§ What the task asks: Retype each record shown below, leaving every character as it is.

====

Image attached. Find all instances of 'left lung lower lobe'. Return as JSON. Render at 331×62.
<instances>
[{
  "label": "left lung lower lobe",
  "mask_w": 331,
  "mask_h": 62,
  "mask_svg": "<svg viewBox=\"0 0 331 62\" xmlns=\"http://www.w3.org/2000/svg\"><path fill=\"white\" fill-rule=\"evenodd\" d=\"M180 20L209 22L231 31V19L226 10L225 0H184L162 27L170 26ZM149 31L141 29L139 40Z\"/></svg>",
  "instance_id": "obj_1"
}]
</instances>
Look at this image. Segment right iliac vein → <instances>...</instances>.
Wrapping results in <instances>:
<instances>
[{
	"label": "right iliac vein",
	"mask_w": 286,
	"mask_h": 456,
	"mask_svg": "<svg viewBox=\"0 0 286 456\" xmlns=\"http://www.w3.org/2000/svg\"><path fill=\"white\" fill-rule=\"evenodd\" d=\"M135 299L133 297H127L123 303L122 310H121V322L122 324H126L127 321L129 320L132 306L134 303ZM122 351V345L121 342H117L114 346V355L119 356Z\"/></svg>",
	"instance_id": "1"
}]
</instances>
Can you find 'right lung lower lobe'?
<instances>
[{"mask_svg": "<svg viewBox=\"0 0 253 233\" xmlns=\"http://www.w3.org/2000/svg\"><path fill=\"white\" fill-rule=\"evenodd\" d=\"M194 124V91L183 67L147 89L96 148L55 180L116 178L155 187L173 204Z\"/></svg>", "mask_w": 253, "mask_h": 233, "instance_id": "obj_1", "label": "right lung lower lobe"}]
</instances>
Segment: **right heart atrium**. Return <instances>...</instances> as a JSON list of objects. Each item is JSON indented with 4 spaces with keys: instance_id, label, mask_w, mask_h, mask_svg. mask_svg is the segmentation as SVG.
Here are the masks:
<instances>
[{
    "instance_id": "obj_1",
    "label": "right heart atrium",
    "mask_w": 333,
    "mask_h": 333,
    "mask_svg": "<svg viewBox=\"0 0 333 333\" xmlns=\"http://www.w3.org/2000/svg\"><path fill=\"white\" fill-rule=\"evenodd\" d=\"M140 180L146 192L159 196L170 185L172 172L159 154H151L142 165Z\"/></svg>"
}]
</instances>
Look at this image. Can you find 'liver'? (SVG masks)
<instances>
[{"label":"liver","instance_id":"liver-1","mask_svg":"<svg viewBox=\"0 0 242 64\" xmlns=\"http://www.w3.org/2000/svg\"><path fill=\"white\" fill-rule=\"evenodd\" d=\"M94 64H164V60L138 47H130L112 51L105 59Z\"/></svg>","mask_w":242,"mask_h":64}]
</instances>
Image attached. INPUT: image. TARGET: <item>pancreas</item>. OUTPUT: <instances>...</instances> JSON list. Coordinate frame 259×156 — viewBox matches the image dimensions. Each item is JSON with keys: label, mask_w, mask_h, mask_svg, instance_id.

====

§ Reply:
Image attached. Find all instances of 'left lung lower lobe'. Return as JSON. Render at 331×62.
<instances>
[{
  "label": "left lung lower lobe",
  "mask_w": 331,
  "mask_h": 62,
  "mask_svg": "<svg viewBox=\"0 0 331 62\" xmlns=\"http://www.w3.org/2000/svg\"><path fill=\"white\" fill-rule=\"evenodd\" d=\"M180 20L209 22L231 31V19L226 10L225 0H184L162 27L170 26ZM149 31L141 29L139 40Z\"/></svg>",
  "instance_id": "obj_1"
}]
</instances>
Look at this image. Segment right iliac vein → <instances>...</instances>.
Wrapping results in <instances>:
<instances>
[{
	"label": "right iliac vein",
	"mask_w": 286,
	"mask_h": 456,
	"mask_svg": "<svg viewBox=\"0 0 286 456\" xmlns=\"http://www.w3.org/2000/svg\"><path fill=\"white\" fill-rule=\"evenodd\" d=\"M135 299L133 297H127L123 303L122 310H121V322L122 324H126L127 321L129 320L132 306L134 303ZM122 351V345L121 342H117L114 346V355L119 356Z\"/></svg>",
	"instance_id": "1"
}]
</instances>
Can you find 'right lung lower lobe'?
<instances>
[{"mask_svg": "<svg viewBox=\"0 0 253 233\" xmlns=\"http://www.w3.org/2000/svg\"><path fill=\"white\" fill-rule=\"evenodd\" d=\"M194 124V91L183 67L147 89L96 148L55 180L116 178L155 187L173 204Z\"/></svg>", "mask_w": 253, "mask_h": 233, "instance_id": "obj_1", "label": "right lung lower lobe"}]
</instances>
Segment: **right heart atrium**. Return <instances>...</instances> as a JSON list of objects. Each item is JSON indented with 4 spaces with keys: instance_id, label, mask_w, mask_h, mask_svg. mask_svg is the segmentation as SVG.
Here are the masks:
<instances>
[{
    "instance_id": "obj_1",
    "label": "right heart atrium",
    "mask_w": 333,
    "mask_h": 333,
    "mask_svg": "<svg viewBox=\"0 0 333 333\" xmlns=\"http://www.w3.org/2000/svg\"><path fill=\"white\" fill-rule=\"evenodd\" d=\"M140 180L146 192L159 196L170 185L172 172L159 154H151L142 165Z\"/></svg>"
}]
</instances>
Look at this image. Can you find 'liver'? (SVG masks)
<instances>
[{"label":"liver","instance_id":"liver-1","mask_svg":"<svg viewBox=\"0 0 242 64\" xmlns=\"http://www.w3.org/2000/svg\"><path fill=\"white\" fill-rule=\"evenodd\" d=\"M94 64H164V60L138 47H130L112 51L105 59Z\"/></svg>","mask_w":242,"mask_h":64}]
</instances>
Image attached. INPUT: image. TARGET: <item>pancreas</item>. OUTPUT: <instances>...</instances> JSON list. Coordinate frame 259×156 — viewBox matches the image dimensions. Each item is JSON with keys: label, mask_w, mask_h, mask_svg, instance_id.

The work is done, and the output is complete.